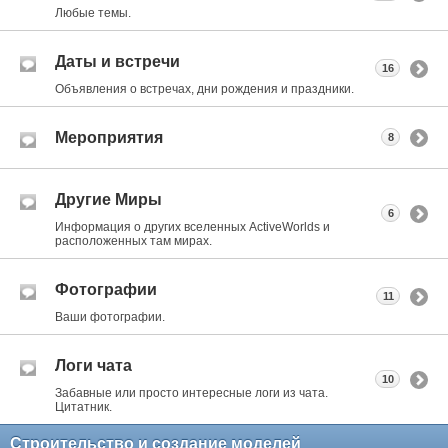
Любые темы.
Даты и встречи
16
Объявления о встречах, дни рождения и праздники.
Мероприятия
8
Другие Миры
6
Информация о других вселенных ActiveWorlds и
расположенных там мирах.
Фотографии
11
Ваши фотографии.
Логи чата
10
Забавные или просто интересные логи из чата.
Цитатник.
Строительство и создание моделей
○ ○ ○
▶ [PROBLEM TO WORK ON]: Work out how many lines in the entries contain the string "чата", then reply with that number and nothing more.

▶ [EXERCISE SOLUTION]: 2